(Exercise aim) Where a line in the listing below contains the word "dialog", copy that line.

"""

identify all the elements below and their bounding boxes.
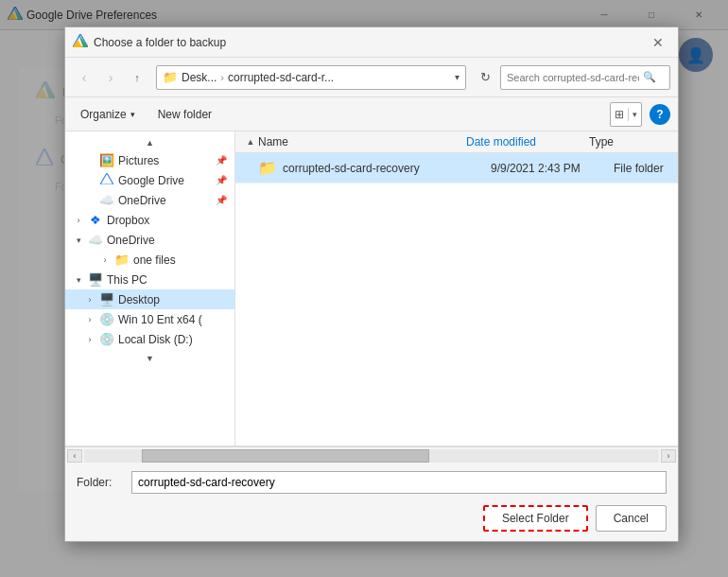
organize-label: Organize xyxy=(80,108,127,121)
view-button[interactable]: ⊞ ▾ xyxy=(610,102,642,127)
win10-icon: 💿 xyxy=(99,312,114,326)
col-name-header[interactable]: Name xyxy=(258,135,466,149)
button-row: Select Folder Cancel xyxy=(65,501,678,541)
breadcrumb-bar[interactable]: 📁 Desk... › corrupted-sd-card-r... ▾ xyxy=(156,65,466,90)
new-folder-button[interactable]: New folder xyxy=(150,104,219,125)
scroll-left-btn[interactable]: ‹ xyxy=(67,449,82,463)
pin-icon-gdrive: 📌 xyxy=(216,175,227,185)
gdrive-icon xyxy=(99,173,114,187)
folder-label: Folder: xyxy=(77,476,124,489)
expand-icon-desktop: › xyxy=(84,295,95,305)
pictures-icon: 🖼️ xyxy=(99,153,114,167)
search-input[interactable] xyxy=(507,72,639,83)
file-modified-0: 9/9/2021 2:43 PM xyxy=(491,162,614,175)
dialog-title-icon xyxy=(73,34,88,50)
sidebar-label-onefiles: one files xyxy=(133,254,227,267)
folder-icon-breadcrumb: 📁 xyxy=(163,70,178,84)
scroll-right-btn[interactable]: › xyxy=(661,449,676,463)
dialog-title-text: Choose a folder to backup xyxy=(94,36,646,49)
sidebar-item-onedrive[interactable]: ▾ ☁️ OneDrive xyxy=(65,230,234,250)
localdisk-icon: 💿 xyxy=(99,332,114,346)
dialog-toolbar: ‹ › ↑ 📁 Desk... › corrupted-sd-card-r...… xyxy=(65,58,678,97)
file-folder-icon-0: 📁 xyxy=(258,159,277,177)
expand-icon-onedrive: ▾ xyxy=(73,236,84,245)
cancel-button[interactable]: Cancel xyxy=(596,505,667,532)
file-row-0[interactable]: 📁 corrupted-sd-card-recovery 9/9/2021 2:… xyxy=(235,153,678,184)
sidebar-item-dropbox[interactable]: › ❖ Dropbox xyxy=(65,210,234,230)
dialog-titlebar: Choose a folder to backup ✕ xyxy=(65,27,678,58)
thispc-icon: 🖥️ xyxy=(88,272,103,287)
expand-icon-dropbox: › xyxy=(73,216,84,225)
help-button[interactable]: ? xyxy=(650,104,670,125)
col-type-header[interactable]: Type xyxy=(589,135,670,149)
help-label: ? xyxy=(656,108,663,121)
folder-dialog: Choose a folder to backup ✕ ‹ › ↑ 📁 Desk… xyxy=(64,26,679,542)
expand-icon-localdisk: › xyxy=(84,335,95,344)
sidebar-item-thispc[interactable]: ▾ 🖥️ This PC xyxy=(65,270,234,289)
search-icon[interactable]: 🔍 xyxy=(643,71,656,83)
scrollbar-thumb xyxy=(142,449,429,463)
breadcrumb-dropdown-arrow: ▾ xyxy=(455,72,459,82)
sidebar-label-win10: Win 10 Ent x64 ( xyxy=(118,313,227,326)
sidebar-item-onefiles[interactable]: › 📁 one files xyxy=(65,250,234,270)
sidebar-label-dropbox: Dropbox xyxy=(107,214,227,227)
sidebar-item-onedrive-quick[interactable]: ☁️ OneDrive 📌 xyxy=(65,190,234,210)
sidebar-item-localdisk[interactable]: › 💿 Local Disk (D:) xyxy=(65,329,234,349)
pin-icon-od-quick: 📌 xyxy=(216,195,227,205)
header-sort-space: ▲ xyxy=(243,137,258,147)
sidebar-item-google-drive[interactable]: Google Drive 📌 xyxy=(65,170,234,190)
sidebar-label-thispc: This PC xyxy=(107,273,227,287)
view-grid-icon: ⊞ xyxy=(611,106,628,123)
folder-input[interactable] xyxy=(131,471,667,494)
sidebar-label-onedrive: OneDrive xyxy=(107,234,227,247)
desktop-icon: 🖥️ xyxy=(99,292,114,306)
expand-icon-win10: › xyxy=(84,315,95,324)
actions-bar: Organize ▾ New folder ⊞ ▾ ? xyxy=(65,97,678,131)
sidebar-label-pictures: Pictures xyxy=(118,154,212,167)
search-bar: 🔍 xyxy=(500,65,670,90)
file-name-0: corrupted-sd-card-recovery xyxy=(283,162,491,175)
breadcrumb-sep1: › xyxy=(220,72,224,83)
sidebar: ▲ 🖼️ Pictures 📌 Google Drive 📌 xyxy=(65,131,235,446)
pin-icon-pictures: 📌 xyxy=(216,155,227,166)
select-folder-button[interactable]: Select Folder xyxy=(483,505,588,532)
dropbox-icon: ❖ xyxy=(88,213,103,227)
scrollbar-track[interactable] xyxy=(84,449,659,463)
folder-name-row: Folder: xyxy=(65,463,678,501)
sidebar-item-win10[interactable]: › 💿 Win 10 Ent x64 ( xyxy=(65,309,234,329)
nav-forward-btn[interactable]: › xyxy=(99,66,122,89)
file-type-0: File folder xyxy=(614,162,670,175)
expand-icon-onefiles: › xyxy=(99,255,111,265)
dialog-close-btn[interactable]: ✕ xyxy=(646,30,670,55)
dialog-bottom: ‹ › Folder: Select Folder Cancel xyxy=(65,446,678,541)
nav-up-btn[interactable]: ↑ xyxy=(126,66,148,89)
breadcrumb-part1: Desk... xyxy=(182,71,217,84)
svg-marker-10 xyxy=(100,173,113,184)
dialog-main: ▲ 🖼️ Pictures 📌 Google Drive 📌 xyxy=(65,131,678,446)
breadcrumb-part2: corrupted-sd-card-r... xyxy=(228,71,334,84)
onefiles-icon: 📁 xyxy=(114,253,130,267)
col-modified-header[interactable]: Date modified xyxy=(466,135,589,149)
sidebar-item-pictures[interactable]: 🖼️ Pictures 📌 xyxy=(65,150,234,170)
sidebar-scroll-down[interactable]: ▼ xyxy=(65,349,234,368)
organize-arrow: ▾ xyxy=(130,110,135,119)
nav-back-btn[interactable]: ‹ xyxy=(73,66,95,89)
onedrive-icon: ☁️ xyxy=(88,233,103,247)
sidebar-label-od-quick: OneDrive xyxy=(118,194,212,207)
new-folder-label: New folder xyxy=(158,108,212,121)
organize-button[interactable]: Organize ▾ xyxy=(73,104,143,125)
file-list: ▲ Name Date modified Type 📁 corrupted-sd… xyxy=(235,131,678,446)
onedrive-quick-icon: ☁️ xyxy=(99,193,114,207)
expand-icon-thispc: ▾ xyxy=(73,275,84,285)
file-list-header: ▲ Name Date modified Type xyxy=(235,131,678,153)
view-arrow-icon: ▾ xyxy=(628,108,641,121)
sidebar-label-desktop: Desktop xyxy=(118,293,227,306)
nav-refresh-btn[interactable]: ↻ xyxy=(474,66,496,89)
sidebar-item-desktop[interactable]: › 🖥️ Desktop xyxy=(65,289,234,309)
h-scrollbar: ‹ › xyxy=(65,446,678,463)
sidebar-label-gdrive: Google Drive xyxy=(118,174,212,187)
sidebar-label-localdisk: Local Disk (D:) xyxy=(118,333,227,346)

"""
"""

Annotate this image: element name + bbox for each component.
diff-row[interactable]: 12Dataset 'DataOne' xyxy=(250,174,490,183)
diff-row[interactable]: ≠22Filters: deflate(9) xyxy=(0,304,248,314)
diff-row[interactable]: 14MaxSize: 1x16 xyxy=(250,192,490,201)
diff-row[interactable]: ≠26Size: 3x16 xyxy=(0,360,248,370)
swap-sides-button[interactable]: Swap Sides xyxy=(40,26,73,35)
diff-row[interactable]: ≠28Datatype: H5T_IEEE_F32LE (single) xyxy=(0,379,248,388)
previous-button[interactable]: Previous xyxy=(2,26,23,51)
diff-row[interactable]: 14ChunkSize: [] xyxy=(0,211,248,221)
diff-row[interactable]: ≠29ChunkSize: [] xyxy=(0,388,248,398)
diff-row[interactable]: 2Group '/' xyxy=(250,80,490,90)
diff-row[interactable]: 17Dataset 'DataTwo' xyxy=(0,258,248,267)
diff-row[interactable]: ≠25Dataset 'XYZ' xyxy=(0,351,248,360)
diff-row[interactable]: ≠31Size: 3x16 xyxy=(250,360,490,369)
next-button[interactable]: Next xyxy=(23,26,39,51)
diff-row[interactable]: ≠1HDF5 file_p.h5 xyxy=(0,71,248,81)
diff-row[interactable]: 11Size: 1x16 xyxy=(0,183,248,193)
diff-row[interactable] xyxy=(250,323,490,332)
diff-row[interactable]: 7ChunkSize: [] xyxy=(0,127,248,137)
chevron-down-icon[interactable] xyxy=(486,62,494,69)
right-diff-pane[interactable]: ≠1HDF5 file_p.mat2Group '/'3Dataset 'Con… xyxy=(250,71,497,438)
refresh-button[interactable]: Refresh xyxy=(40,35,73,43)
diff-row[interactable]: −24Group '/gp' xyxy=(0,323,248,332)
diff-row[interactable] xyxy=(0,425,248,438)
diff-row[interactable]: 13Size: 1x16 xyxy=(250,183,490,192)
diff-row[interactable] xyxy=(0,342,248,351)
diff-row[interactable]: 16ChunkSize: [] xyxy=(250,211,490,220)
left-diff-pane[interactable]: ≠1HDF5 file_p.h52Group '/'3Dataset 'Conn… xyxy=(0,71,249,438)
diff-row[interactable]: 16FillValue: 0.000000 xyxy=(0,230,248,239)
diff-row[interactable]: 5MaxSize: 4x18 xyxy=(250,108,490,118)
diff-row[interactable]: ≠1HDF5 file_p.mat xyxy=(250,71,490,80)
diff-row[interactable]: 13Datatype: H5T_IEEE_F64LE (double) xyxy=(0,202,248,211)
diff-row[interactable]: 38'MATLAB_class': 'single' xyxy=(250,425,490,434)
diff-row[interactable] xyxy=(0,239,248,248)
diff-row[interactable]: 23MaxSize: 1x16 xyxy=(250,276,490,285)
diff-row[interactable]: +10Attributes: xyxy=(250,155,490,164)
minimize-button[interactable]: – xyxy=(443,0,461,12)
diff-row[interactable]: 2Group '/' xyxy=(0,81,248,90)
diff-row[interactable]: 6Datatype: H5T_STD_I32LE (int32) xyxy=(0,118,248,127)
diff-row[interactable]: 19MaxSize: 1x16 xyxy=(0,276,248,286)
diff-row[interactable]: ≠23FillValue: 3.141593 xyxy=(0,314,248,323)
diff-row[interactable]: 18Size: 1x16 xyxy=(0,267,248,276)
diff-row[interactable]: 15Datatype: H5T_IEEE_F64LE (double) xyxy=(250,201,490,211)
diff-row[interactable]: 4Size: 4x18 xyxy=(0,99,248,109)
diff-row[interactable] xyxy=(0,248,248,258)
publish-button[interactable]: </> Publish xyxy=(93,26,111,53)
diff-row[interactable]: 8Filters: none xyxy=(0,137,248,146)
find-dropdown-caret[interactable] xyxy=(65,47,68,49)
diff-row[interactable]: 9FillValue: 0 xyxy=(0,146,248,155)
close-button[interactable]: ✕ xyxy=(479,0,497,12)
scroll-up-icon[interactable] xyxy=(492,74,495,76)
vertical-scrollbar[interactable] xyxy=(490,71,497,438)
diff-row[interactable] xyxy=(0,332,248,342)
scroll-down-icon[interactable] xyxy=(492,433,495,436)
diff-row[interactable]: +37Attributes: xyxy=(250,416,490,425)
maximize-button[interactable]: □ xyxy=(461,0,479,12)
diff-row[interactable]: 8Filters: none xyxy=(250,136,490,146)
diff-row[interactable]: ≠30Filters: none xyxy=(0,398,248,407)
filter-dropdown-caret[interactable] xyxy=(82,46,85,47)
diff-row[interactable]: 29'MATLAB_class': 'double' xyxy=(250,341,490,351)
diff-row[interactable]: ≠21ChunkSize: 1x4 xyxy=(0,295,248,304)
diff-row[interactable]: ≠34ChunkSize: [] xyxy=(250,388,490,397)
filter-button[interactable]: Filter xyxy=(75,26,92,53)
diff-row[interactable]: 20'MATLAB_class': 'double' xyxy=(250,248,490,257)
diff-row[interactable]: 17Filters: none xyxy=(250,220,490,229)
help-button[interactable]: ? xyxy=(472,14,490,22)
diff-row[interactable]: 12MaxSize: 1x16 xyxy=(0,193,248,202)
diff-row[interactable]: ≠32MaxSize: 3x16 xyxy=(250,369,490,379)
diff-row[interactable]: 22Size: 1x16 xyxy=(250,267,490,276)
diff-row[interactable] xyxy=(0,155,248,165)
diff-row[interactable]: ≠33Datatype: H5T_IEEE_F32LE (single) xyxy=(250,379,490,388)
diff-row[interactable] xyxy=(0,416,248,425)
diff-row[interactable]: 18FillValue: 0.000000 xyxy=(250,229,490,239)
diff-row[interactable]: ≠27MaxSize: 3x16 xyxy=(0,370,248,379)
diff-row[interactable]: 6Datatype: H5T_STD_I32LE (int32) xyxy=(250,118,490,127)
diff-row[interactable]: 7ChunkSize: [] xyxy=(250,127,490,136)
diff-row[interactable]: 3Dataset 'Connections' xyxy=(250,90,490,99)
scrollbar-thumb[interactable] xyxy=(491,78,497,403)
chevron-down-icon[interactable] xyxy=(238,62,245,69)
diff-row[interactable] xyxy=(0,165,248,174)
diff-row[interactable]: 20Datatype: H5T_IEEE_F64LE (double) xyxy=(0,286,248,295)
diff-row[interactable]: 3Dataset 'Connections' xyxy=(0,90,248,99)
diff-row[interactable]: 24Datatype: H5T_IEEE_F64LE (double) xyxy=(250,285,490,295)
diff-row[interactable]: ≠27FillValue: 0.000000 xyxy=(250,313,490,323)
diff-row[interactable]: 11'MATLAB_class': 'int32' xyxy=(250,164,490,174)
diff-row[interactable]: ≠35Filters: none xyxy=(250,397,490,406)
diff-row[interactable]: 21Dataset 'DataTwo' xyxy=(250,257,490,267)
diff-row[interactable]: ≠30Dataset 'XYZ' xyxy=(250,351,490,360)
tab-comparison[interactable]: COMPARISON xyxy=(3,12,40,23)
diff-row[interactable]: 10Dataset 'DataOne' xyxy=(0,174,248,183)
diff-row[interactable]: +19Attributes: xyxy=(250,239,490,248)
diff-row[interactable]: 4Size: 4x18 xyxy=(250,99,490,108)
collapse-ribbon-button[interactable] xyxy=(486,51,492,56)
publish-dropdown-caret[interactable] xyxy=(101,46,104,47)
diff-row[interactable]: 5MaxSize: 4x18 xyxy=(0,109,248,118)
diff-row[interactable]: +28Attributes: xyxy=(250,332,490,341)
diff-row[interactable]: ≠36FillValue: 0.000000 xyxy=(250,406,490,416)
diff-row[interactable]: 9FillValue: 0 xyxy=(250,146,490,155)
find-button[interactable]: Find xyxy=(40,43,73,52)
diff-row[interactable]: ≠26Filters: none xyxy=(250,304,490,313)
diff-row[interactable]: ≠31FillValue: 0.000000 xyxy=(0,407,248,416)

"""

(Exercise response)
dialog-title-icon xyxy=(73,34,88,50)
dialog-title-text: Choose a folder to backup xyxy=(94,36,646,49)
dialog-toolbar: ‹ › ↑ 📁 Desk... › corrupted-sd-card-r...… xyxy=(65,58,678,97)
dialog-titlebar: Choose a folder to backup ✕ xyxy=(65,27,678,58)
folder-dialog: Choose a folder to backup ✕ ‹ › ↑ 📁 Desk… xyxy=(64,26,679,542)
dialog-close-btn[interactable]: ✕ xyxy=(646,30,670,55)
dialog-bottom: ‹ › Folder: Select Folder Cancel xyxy=(65,446,678,541)
dialog-main: ▲ 🖼️ Pictures 📌 Google Drive 📌 xyxy=(65,131,678,446)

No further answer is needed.